The New York Times calls Romney's performance in the debate last week "dominant." I think "domineering" is the better word. Whatever you think it was, it's been effective in three "battleground" states where voters are giving Romney the edge because of his "leadership." Of course, until we get over dominance and domineering, America is not going to be a happy country in a safe world where we are respected. That's not an opinion. That's just life's lessons.
Fortunately, the Times adds, the economy is giving Obama the edge. That's called substance winning over style.
The latest Quinnipiac University/New York Times/CBS News poll, of likely voters in the three states, Colorado, Virginia and Wisconsin, found no sharp movement after the debate and the news last Friday that the unemployment rate in September had dropped below 8 percent for the first time since Mr. Obama took office.
But the poll suggested that Mr. Romney had gained strength in a number of ways since last month and that Mr. Obama’s best defense is the somewhat brighter economic outlook and the fact that voters continue to relate to him more than they do to his opponent.

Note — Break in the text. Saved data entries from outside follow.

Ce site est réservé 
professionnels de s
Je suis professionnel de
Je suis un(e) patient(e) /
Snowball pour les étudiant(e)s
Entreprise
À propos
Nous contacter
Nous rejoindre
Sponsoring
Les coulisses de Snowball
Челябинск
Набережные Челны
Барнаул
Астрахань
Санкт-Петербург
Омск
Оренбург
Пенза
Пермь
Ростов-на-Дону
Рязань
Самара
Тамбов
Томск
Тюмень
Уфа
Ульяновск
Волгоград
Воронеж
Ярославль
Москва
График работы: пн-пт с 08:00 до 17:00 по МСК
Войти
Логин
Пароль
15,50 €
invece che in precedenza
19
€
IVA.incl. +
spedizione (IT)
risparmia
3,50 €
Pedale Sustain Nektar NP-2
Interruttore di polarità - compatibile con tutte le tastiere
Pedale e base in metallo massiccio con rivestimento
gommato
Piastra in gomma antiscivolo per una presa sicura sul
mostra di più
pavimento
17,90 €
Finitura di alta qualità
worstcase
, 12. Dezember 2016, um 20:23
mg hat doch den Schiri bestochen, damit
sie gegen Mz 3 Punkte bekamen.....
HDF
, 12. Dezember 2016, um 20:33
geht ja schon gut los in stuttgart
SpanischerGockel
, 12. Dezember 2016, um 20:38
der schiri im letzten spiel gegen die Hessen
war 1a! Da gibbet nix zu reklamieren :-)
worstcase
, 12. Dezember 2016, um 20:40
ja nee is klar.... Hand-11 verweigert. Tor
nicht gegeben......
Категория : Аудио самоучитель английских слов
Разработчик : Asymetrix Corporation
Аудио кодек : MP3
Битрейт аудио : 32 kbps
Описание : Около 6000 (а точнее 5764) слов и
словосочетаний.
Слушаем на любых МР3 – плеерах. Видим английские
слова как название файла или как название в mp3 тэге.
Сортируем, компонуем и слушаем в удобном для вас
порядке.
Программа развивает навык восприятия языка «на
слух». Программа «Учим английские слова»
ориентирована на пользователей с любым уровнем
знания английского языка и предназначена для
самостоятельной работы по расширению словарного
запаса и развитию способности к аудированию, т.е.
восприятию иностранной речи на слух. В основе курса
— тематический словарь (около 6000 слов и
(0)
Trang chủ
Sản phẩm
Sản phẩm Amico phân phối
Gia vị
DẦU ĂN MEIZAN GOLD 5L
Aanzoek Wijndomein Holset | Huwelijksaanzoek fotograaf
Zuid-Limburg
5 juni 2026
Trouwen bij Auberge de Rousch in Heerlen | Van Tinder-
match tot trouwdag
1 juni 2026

Mr. Romney’s backers now support him more fervently than before. ...NYT
Something keeps happening, though, in this particular election that I don't remember seeing before. Weary from economic difficulties, many voters seem to be closer to reality than we have been in the past. In responses to reporters and pollsters, home truths seem to pull people back to reality.
Suzanne DiLisi, 44, a restaurant worker from Marshall, Va., said Wednesday that she planned to vote for Mr. Obama because of concerns that Mr. Romney would not help lower-income people like herself.
“Financially speaking, I believe Romney will cut the debt,” Ms. DiLisi said. “But he will do it at the expense of people who are already suffering.” She pointed to Mr. Romney’s comment that 47 percent of Americans are dependent on government.
“Those remarks, they were awful,” she said. ...NYT
Romney is, we could say, "dominant" when it comes to making revealing remarks on the campaign trail.